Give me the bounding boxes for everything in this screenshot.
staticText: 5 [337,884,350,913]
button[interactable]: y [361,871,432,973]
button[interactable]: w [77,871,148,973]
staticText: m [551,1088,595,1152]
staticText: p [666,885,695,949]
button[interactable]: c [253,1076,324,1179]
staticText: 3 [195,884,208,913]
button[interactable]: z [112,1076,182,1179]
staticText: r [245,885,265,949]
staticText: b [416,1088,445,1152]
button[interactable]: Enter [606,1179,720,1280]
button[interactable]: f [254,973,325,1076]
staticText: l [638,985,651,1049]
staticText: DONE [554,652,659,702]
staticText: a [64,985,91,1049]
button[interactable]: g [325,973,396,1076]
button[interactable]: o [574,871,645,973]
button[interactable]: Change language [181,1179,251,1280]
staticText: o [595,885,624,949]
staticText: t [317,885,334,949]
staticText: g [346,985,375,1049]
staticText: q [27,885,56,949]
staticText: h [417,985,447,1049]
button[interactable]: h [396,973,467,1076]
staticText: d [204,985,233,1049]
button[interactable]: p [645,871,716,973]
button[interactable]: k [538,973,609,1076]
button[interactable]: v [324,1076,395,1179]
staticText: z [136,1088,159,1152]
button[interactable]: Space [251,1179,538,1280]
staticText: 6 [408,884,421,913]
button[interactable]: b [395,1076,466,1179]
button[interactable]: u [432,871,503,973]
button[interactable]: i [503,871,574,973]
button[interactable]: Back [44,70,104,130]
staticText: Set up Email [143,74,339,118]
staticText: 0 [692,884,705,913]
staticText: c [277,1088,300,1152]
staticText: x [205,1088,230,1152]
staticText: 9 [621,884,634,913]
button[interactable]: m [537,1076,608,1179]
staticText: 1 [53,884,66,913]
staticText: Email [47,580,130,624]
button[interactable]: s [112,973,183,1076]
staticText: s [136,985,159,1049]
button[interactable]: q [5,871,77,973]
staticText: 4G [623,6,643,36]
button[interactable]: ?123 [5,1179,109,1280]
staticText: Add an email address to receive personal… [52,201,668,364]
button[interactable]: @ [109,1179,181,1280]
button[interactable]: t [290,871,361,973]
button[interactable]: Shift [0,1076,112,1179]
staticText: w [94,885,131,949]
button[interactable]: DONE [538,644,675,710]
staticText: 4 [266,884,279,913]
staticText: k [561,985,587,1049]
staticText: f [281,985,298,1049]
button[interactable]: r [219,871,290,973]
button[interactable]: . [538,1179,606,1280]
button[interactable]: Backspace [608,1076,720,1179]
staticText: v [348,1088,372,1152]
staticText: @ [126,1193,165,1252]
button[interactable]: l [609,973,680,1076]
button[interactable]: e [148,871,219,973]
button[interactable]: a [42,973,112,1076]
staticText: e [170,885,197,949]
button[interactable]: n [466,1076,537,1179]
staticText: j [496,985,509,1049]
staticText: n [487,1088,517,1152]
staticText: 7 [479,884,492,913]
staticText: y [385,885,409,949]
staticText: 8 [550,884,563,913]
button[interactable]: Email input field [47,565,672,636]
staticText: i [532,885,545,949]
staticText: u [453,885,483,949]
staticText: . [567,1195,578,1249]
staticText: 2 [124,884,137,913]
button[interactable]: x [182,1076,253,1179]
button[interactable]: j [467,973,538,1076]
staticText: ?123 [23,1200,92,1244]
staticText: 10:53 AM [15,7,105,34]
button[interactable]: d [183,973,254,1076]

------------------------------------

TASK PROMPT: Please filter the data down to the lines containing the word "DONE".

SOLVED PROBLEM:
staticText: DONE [554,652,659,702]
button[interactable]: DONE [538,644,675,710]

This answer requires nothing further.